#### Instructions for the task
Would you transcribe each entry precisely as it stands, setting aside any images?
Data supplied Block Start
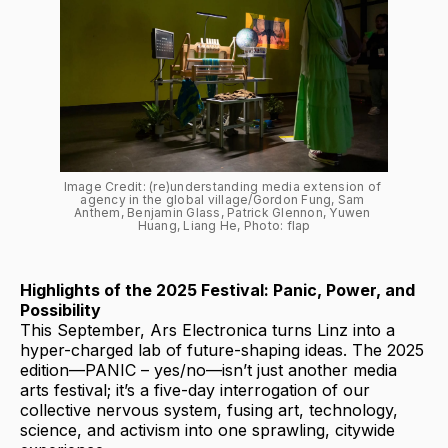
Image Credit: (re)understanding media extension of 
agency in the global village/Gordon Fung, Sam 
Anthem, Benjamin Glass, Patrick Glennon, Yuwen 
Huang, Liang He, Photo: flap
Highlights of the 2025 Festival: Panic, Power, and
Possibility
This September, Ars Electronica turns Linz into a
hyper-charged lab of future-shaping ideas. The 2025
edition—PANIC – yes/no—isn’t just another media
arts festival; it’s a five-day interrogation of our
collective nervous system, fusing art, technology,
science, and activism into one sprawling, citywide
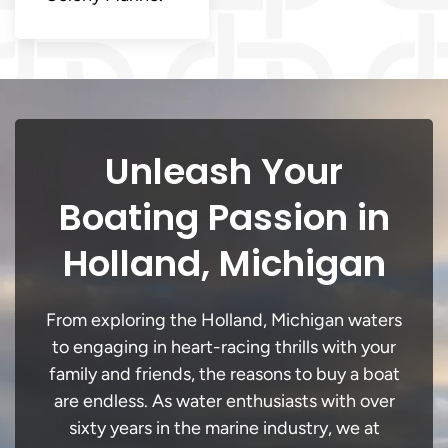
Unleash Your
Boating Passion in
Holland, Michigan
From exploring the Holland, Michigan waters
to engaging in heart-racing thrills with your
family and friends, the reasons to buy a boat
are endless. As water enthusiasts with over
sixty years in the marine industry, we at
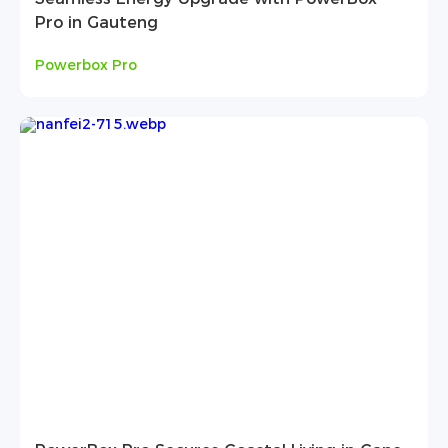
Pro in Gauteng
Powerbox Pro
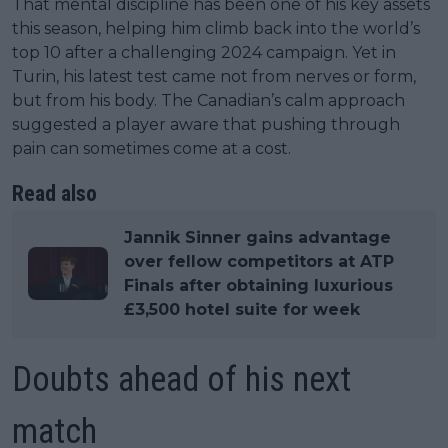
That mental discipline has been one of his key assets
this season, helping him climb back into the world’s
top 10 after a challenging 2024 campaign. Yet in
Turin, his latest test came not from nerves or form,
but from his body. The Canadian’s calm approach
suggested a player aware that pushing through
pain can sometimes come at a cost.
Read also
Jannik Sinner gains advantage
over fellow competitors at ATP
Finals after obtaining luxurious
£3,500 hotel suite for week
Doubts ahead of his next
match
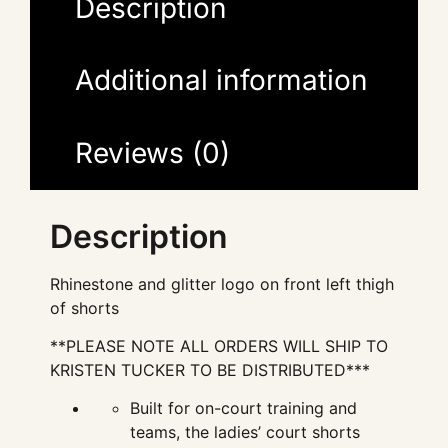
Description
Additional information
Reviews (0)
Description
Rhinestone and glitter logo on front left thigh
of shorts
**PLEASE NOTE ALL ORDERS WILL SHIP TO
KRISTEN TUCKER TO BE DISTRIBUTED***
Built for on-court training and
teams, the ladies’ court shorts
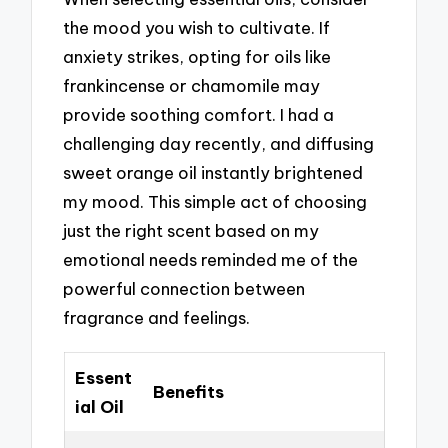
the mood you wish to cultivate. If
anxiety strikes, opting for oils like
frankincense or chamomile may
provide soothing comfort. I had a
challenging day recently, and diffusing
sweet orange oil instantly brightened
my mood. This simple act of choosing
just the right scent based on my
emotional needs reminded me of the
powerful connection between
fragrance and feelings.
Essent
Benefits
ial Oil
Data supplied Block End
#### Reply
Image Credit: (re)understanding media extension of 
agency in the global village/Gordon Fung, Sam 
Anthem, Benjamin Glass, Patrick Glennon, Yuwen 
Huang, Liang He, Photo: flap
Highlights of the 2025 Festival: Panic, Power, and
Possibility
This September, Ars Electronica turns Linz into a
hyper-charged lab of future-shaping ideas. The 2025
edition—PANIC – yes/no—isn’t just another media
arts festival; it’s a five-day interrogation of our
collective nervous system, fusing art, technology,
science, and activism into one sprawling, citywide
Unleash Your
Boating Passion in
Holland, Michigan
From exploring the Holland, Michigan waters
to engaging in heart-racing thrills with your
family and friends, the reasons to buy a boat
are endless. As water enthusiasts with over
sixty years in the marine industry, we at
Pro in Gauteng
Powerbox Pro
That mental discipline has been one of his key assets
this season, helping him climb back into the world’s
top 10 after a challenging 2024 campaign. Yet in
Turin, his latest test came not from nerves or form,
but from his body. The Canadian’s calm approach
suggested a player aware that pushing through
pain can sometimes come at a cost.
Read also
Jannik Sinner gains advantage
over fellow competitors at ATP
Finals after obtaining luxurious
£3,500 hotel suite for week
Doubts ahead of his next
match
Description
Additional information
Reviews (0)
Description
Rhinestone and glitter logo on front left thigh
of shorts
**PLEASE NOTE ALL ORDERS WILL SHIP TO
KRISTEN TUCKER TO BE DISTRIBUTED***
Built for on-court training and
teams, the ladies’ court shorts
the mood you wish to cultivate. If
anxiety strikes, opting for oils like
frankincense or chamomile may
provide soothing comfort. I had a
challenging day recently, and diffusing
sweet orange oil instantly brightened
my mood. This simple act of choosing
just the right scent based on my
emotional needs reminded me of the
powerful connection between
fragrance and feelings.
Essent
Benefits
ial Oil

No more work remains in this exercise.